MIPT researchers discovered how a protein that extends chromosomes plays a role in the response to oxidative stress.

Telomerase is an enzyme that extends the ends of chromosomes, enabling cells to bypass the limit on the number of divisions. However, the subunits of telomerase also perform other specific functions outside the cell nucleus. Researchers from Moscow Institute of Physics and Technology (MIPT), along with colleagues from the Institute of Bioorganic Chemistry (IBK RAS) and the Institute of Biochemical Physics (IBFM RAS) in Pushchino, have described the behavior of one of the polymerase components—TERT—under oxidative stress. It was found that this protein is transported to the mitochondria not from the nucleus, but is synthesized de novo by the cell.

2024-10-29 08:32:11https://naked-science.ru/article/column/otvete-na-okislitelnyj-st

The results have been published in the journal Scientific Reports. Mitochondria are organelles (literally "little organs") that tirelessly operate within human cells to facilitate respiration and provide energy for all metabolic processes. For this reason, they are often referred to as "cellular power plants."

The functioning of mitochondria resembles a hazardous production process, as they utilize oxygen and generate reactive oxygen species (ROS). These particles interact chaotically with other components, damaging various cell elements: they harm membranes, protein molecules, and can induce mutations. The result may be a range of diseases and accelerated aging.

Under normal conditions, the formation of ROS is balanced by antioxidant systems that neutralize them. However, this balance can be disrupted, leading to oxidative stress. Various protective mechanisms counteract this, including small antioxidant molecules (such as vitamins C and E) and specific enzymes. TERT (Telomerase Reverse Transcriptase) also plays a role in this stress response, being a component of the telomerase complex.

Its primary function is to protect the ends of chromosomes (telomeres) from "wearing down" during cell division. However, its subunits can also function independently, outside the nucleus. For instance, TERC (which is RNA) protects T-lymphocytes from programmed cell death, neurons from ROS damage, and is involved in inflammation. The new publication focuses on the TERT protein—the catalytic subunit of telomerase—which, in addition to lengthening chromosomes, is essential for regulating gene expression, RNA copying, and holds particular significance for mitochondria.

Biophysicists utilized "immortal" HeLa cells, originally obtained from a uterine tumor and cultured in laboratories since the mid-20th century. To induce oxidative stress in the cells, the researchers added hydrogen peroxide (H2O2) to the culture medium at a high concentration (500 mmol). It had previously been shown that excessive ROS increases TERT levels in mitochondria. However, it was unclear through which mechanism this occurred: whether through the transport of the protein into these organelles from the nucleus or its synthesis "on-site" within the mitochondria.

To address this question, the authors employed the SNAP-tag technology: adding a small "tag" protein to the target molecule, to which various markers can be attached. In this case, fluorescent dyes were used to track the localization of TERT within the cell. Popular fluorescent proteins like GFP are unsuitable for studying already mature proteins, as their structure does not allow them to penetrate these organelles.

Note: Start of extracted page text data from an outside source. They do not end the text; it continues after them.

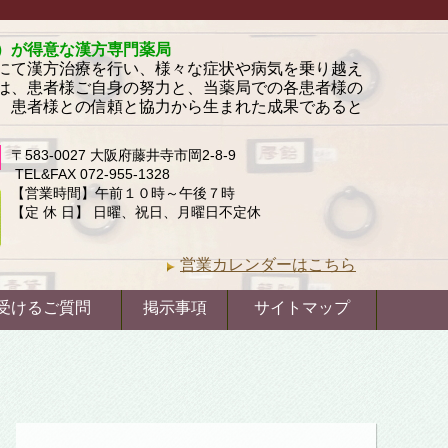
）が得意な漢方専門薬局
にて漢方治療を行い、様々な症状や病気を乗り越え
は、患者様ご自身の努力と、当薬局での各患者様の
、患者様との信頼と協力から生まれた成果であると
〒583-0027 大阪府藤井寺市岡2-8-9
TEL&FAX 072-955-1328
【営業時間】午前１０時～午後７時
【定 休 日】 日曜、祝日、月曜日不定休
営業カレンダーはこちら
受けるご質問
掲示事項
サイトマップ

“Proteins transported into mitochondria must pass through narrow membrane pores that are only 20 angstroms wide. This can occur either by 'unfolding' the protein with the help of special chaperone proteins and subsequently refolding it inside. Or through co-translational import, where the protein is synthesized by a ribosome 'sitting' directly on the mitochondrial membrane pore. We specifically investigated the import (direct transfer) of the TERT protein. It was necessary to determine how the molecule enters mitochondria under oxidative stress conditions. In the future, this will help us understand how the cell responds to such stress and what role TERT plays in this response,” explained the first author of the study, Dmitry Burkatovsky from the Center for Molecular Mechanisms of Aging and Age-Related Diseases at MIPT.

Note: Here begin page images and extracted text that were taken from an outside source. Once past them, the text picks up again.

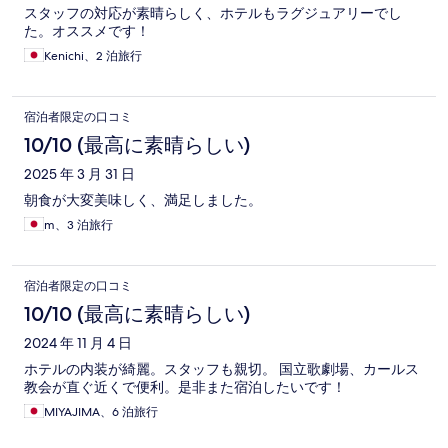
スタッフの対応が素晴らしく、ホテルもラグジュアリーでし
た。オススメです！
Kenichi、2 泊旅行
宿泊者限定の口コミ
10/10 (最高に素晴らしい)
2025 年 3 月 31 日
朝食が大変美味しく、満足しました。
m、3 泊旅行
宿泊者限定の口コミ
10/10 (最高に素晴らしい)
2024 年 11 月 4 日
ホテルの内装が綺麗。スタッフも親切。 国立歌劇場、カールス
教会が直ぐ近くで便利。是非また宿泊したいです！
MIYAJIMA、6 泊旅行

The researchers conducted a series of experiments using two approaches. Initially, they stained TERT in cells before adding hydrogen peroxide. Then, they used different dyes for staining—both before and after oxidative stress—which allowed them to track the localization of TERT and its potential movement. They were unable to detect the transport of the protein from the nucleus to the mitochondria. This suggests that mature TERT is likely formed within the organelles themselves, but the exact mechanism remains to be determined.